Celebrate the Fourth with revolutionary slaw


Entertaining: Salad made with ham, cheese and walnuts originates in France, but it'll be right at home with traditional July Fourth dishes.

June 25, 2000|By Betty Rosbottom | Betty Rosbottom,Los Angeles Times Syndicate

This year for the Fourth of July, we'll be visiting a friend in Maine for a few days. Although we'll be house guests, I know I will help our hostess, a talented cook, prepare the meal for this holiday. I'm planning to bring a new recipe.

This particular creation, called Salade Auvergne or sometimes Salade Auvergnate, is one I enjoyed in France this past spring while living in Paris. Made with ingredients redolent of the Auvergne, a region in the central part of France, it includes sliced cabbage, ham and Emmenthaler or Gruyere cheese, all tossed in a vinaigrette dressing and combined with chopped walnuts and golden raisins. The salty cheese and ham are delectable paired with the sweet accent of the raisins, while the cabbage provides a crunchy note, as do the chopped nuts.

I liked this preparation, which I began to think of as French coleslaw, so well that I bought a packet of it at a local market one day, read the list of ingredients and then set out to create a similar version in my own kitchen.

This refreshing salad would make a fine accompaniment to all types of traditional July 4 entrees. For example, you could serve it with barbecued spareribs, with grilled chicken, with hamburgers or even with lobsters. Corn on the cob and sliced, ripe, summer tomatoes would be fine side dishes to serve with this French-style coleslaw.

The following recipe serves six but can be doubled easily for larger groups. And, since this salad is best when made several hours ahead so that the flavors have a chance to meld, there's no last-minute work.
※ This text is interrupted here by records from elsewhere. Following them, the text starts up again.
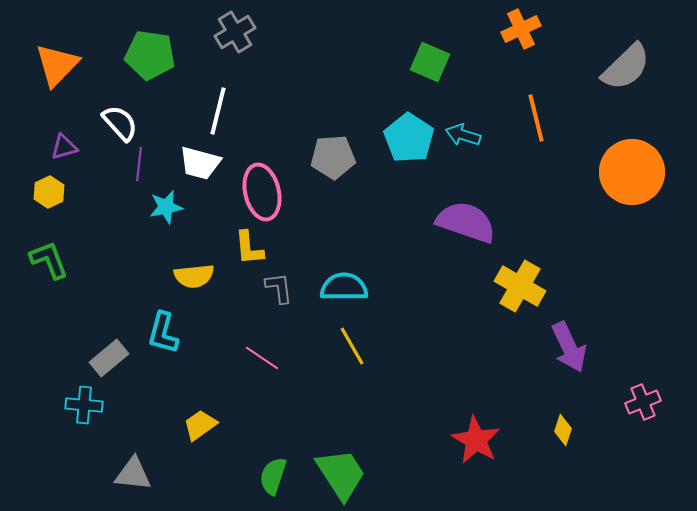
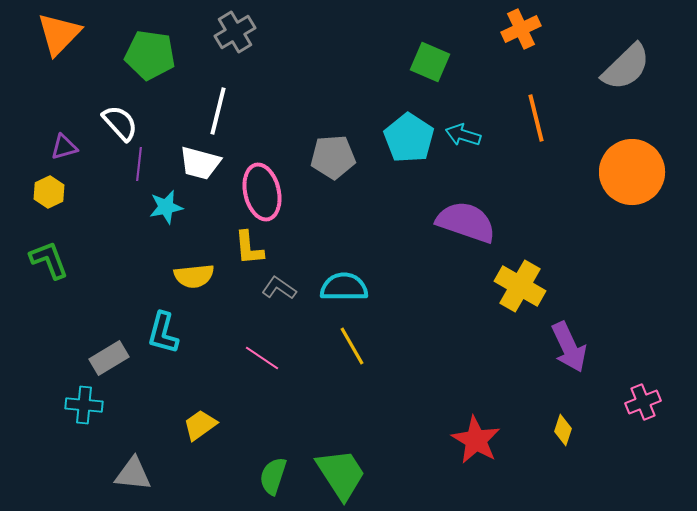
orange triangle: moved 2 px right, 31 px up
gray L-shape: rotated 48 degrees counterclockwise
gray rectangle: rotated 9 degrees clockwise
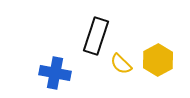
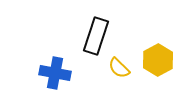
yellow semicircle: moved 2 px left, 4 px down
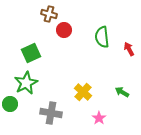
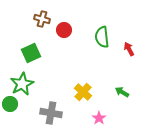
brown cross: moved 7 px left, 5 px down
green star: moved 4 px left, 1 px down
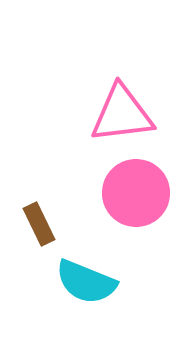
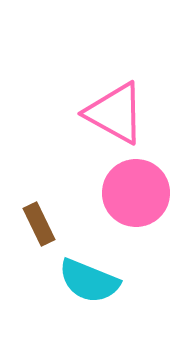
pink triangle: moved 7 px left, 1 px up; rotated 36 degrees clockwise
cyan semicircle: moved 3 px right, 1 px up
Cabbage, Ham and Gruyere Salad With Walnuts

Serves 6

3 tablespoons red wine vinegar

1 tablespoon Dijon mustard

1/2 cup plus 1 tablespoon olive oil

1 medium large cabbage, with attractive outer leaves

3/4 pound thinly sliced (about 1/8-inch thick) best-quality cooked ham

3/4 pound thinly sliced (about 1/8-inch thick) Gruyere or Emmenthaler cheese

3/4 cup coarsely chopped walnuts

3/4 cup golden raisins


1/2 cup chopped flat-leaf parsley

Place vinegar and mustard in large nonreactive bowl and whisk together. Gradually whisk in oil. Set aside.

Remove attractive outer leaves from cabbage and save for garnish. Halve cabbage lengthwise and remove and discard core. Slice cabbage thinly to make 4 cups. (Save any extra cabbage for another use.)
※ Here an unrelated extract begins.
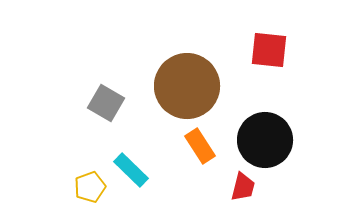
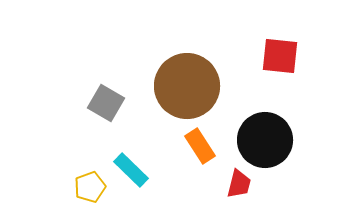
red square: moved 11 px right, 6 px down
red trapezoid: moved 4 px left, 3 px up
Cut ham into strips about 1/4-inch-by-2-inches long. Cut cheese into strips same size.

Add cabbage, ham, cheese, walnuts and raisins to bowl with dressing and stir to coat well. Taste and season generously with salt. Refrigerate at least 2 hours to let flavors meld. (Salad can be prepared 6 hours ahead. Keep covered and refrigerated.)

When ready to serve, make border with reserved cabbage on serving platter or in large shallow bowl. Taste salad again and season with more salt, if needed. Stir in parsley. Mound salad on cabbage leaves.